Followed by exploring relevant literature and creative artwork by Syrian and Middle Eastern artists.
These research steps have all prepared me to produce a series of short films, created in response to collected interviews and materials from participants living the Syrian war and to my personal experience living far from this radical event that changed my life and the lives of so many.
Here are a number of examples;
One day I received a video message over What’s App from my family. Soon after I realized that seeing their faces is no longer an option. Only stripes moving with their voices. Faces video made by Hala Georges.
I lost connection with home and family in Syria for a long time. Therefore, I decided to record my mother's voice the first time I had a chance to speak with her. The sound of violence around mom was louder than her voice and the call was interrupted and eventually disconnected. This video responds to the 52 seconds conversation over Skype. Made by Hala Georges.
The blood bath is filled gradually to the top, it flushes away only to be filled again. All that is left are some faces of people who suffered but hopefully will never be forgotten. This piece was created in the memory of all the Syrian victims of the Syrian war. Made by Hala Georges.
It is a visit to my world and the world of every refugee or emigrant who had to leave their home and everything behind in order to survive. It wonders about the future and embraces the past while having a painful present. Made by Hala Georges.

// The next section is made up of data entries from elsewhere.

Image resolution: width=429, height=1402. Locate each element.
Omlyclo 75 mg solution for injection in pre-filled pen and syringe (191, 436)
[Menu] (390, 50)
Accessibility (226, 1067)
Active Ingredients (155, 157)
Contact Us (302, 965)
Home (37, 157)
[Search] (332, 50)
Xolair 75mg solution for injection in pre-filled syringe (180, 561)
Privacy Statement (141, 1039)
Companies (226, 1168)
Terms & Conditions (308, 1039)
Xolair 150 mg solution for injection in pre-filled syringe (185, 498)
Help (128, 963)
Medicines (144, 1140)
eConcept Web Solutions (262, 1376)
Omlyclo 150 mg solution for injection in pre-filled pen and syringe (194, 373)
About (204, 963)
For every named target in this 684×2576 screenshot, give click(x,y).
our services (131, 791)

When I asked my niece Luna, 10 years old, to describe her daily life and how her recent birthday party was, she wrote me this letter in English over Skype. The video shows Luna in her living place trying to cope with her new life without going to school or seeing her friends, in which she describes her feelings and fears. I didn't change a word in her letter. Made by Hala Georges.
And slowly the notion of homeland changes from belonging to a country to belonging to faces of people we care for. Made by Hala Georges.

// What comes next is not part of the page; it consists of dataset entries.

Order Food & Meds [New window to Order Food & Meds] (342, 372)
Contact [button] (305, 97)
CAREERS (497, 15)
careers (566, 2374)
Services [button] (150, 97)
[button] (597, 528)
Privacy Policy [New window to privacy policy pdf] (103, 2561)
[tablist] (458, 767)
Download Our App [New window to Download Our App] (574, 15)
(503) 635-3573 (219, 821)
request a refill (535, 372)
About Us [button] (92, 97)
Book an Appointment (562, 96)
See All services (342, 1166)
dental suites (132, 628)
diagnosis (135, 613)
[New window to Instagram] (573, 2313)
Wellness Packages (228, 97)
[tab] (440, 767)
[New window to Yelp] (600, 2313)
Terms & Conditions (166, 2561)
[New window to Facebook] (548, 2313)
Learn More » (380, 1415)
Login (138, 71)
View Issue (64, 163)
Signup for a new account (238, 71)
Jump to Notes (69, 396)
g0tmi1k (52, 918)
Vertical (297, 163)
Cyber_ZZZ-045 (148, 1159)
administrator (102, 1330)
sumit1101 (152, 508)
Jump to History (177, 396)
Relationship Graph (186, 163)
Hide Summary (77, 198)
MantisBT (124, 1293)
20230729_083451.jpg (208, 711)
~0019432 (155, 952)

Responds to the conflicted state of mind of someone in exile; between nostalgia for a past life and excitement about the new one, worrying about war in the home country and the hope that it will come to an end. It presents the attempt to live a normal life whilst home is being shattered. The piece shows the dance as nothing but an expression of madness and denial, and at the same time the dancer is still haunted by her home's crisis, memories and culture. Made by Hala Georges.

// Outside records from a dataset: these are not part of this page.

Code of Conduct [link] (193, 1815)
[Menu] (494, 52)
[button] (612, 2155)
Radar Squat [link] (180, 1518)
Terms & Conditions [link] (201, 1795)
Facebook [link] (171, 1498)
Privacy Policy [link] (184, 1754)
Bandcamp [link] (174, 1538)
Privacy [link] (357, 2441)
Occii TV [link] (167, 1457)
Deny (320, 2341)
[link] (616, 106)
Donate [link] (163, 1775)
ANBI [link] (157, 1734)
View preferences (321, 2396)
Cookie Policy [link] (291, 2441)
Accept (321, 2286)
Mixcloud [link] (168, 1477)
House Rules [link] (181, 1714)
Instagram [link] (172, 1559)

This is a portrait of my nephew Novy and a personal interview about his life and what he has to say about his experience of the war. He sings during the video and we can’t hear his voice very clearly. Focusing on his singing voice is an attempt to wish that he is not really saying these words, instead, he is singing and enjoying his time. Made by Hala Georges.
Inspired by poetry, this video combines Syrian folk music, Syrian poetry by Nizar Qabbani, and shots from London in winter-time. The shots that were taken from my car’s window show four minutes from rainy London while talking about the city of Damascus and the relationship between a displaced one far from their torn home town. In this way, it combines two contrasting worlds in one frame, rejoices them and celebrates both. Made by Hala Georges.